BEGIN Records supplied

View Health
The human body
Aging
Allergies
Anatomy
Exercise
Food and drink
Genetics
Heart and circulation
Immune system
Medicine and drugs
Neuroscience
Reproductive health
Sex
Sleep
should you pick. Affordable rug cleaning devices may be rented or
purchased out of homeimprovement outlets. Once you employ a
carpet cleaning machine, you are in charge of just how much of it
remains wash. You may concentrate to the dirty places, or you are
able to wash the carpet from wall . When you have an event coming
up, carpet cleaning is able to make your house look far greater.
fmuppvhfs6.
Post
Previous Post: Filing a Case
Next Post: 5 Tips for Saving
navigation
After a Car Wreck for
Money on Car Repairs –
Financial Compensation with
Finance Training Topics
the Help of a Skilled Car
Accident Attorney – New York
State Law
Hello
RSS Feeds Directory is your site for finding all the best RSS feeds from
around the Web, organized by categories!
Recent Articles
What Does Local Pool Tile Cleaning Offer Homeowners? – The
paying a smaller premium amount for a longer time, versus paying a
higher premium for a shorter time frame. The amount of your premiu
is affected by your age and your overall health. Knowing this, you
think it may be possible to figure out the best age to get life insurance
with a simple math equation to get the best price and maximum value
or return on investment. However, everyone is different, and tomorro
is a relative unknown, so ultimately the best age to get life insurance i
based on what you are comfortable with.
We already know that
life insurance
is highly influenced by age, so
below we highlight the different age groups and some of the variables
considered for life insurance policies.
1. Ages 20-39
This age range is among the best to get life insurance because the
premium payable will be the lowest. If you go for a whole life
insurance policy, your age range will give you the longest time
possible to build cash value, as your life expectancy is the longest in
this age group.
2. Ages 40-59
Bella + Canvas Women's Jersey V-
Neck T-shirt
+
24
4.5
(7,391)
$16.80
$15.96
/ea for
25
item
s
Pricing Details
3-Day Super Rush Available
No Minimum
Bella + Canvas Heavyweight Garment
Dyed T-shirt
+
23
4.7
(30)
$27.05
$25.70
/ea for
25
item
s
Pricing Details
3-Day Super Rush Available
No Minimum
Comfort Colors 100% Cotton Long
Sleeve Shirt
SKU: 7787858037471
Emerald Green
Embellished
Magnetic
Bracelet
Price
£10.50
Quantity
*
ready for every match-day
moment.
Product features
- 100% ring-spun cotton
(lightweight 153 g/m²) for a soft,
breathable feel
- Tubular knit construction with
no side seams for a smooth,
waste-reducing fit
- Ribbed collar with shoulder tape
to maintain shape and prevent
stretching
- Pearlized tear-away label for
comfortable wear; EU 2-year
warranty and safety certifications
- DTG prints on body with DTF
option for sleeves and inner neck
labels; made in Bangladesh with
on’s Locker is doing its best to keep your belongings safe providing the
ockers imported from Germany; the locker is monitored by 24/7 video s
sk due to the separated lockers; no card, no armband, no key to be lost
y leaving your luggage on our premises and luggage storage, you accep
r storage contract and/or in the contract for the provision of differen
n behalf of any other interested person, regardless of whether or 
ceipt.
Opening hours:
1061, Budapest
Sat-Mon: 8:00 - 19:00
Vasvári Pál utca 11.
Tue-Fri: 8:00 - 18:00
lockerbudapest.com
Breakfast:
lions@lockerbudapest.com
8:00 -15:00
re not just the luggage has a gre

END Records supplied

Would you set down every record again, exactly as it appears above?

View Health
The human body
Aging
Allergies
Anatomy
Exercise
Food and drink
Genetics
Heart and circulation
Immune system
Medicine and drugs
Neuroscience
Reproductive health
Sex
Sleep
should you pick. Affordable rug cleaning devices may be rented or
purchased out of homeimprovement outlets. Once you employ a
carpet cleaning machine, you are in charge of just how much of it
remains wash. You may concentrate to the dirty places, or you are
able to wash the carpet from wall . When you have an event coming
up, carpet cleaning is able to make your house look far greater.
fmuppvhfs6.
Post
Previous Post: Filing a Case
Next Post: 5 Tips for Saving
navigation
After a Car Wreck for
Money on Car Repairs –
Financial Compensation with
Finance Training Topics
the Help of a Skilled Car
Accident Attorney – New York
State Law
Hello
RSS Feeds Directory is your site for finding all the best RSS feeds from
around the Web, organized by categories!
Recent Articles
What Does Local Pool Tile Cleaning Offer Homeowners? – The
paying a smaller premium amount for a longer time, versus paying a
higher premium for a shorter time frame. The amount of your premiu
is affected by your age and your overall health. Knowing this, you
think it may be possible to figure out the best age to get life insurance
with a simple math equation to get the best price and maximum value
or return on investment. However, everyone is different, and tomorro
is a relative unknown, so ultimately the best age to get life insurance i
based on what you are comfortable with.
We already know that
life insurance
is highly influenced by age, so
below we highlight the different age groups and some of the variables
considered for life insurance policies.
1. Ages 20-39
This age range is among the best to get life insurance because the
premium payable will be the lowest. If you go for a whole life
insurance policy, your age range will give you the longest time
possible to build cash value, as your life expectancy is the longest in
this age group.
2. Ages 40-59
Bella + Canvas Women's Jersey V-
Neck T-shirt
+
24
4.5
(7,391)
$16.80
$15.96
/ea for
25
item
s
Pricing Details
3-Day Super Rush Available
No Minimum
Bella + Canvas Heavyweight Garment
Dyed T-shirt
+
23
4.7
(30)
$27.05
$25.70
/ea for
25
item
s
Pricing Details
3-Day Super Rush Available
No Minimum
Comfort Colors 100% Cotton Long
Sleeve Shirt
SKU: 7787858037471
Emerald Green
Embellished
Magnetic
Bracelet
Price
£10.50
Quantity
*
ready for every match-day
moment.
Product features
- 100% ring-spun cotton
(lightweight 153 g/m²) for a soft,
breathable feel
- Tubular knit construction with
no side seams for a smooth,
waste-reducing fit
- Ribbed collar with shoulder tape
to maintain shape and prevent
stretching
- Pearlized tear-away label for
comfortable wear; EU 2-year
warranty and safety certifications
- DTG prints on body with DTF
option for sleeves and inner neck
labels; made in Bangladesh with
on’s Locker is doing its best to keep your belongings safe providing the
ockers imported from Germany; the locker is monitored by 24/7 video s
sk due to the separated lockers; no card, no armband, no key to be lost
y leaving your luggage on our premises and luggage storage, you accep
r storage contract and/or in the contract for the provision of differen
n behalf of any other interested person, regardless of whether or 
ceipt.
Opening hours:
1061, Budapest
Sat-Mon: 8:00 - 19:00
Vasvári Pál utca 11.
Tue-Fri: 8:00 - 18:00
lockerbudapest.com
Breakfast:
lions@lockerbudapest.com
8:00 -15:00
re not just the luggage has a gre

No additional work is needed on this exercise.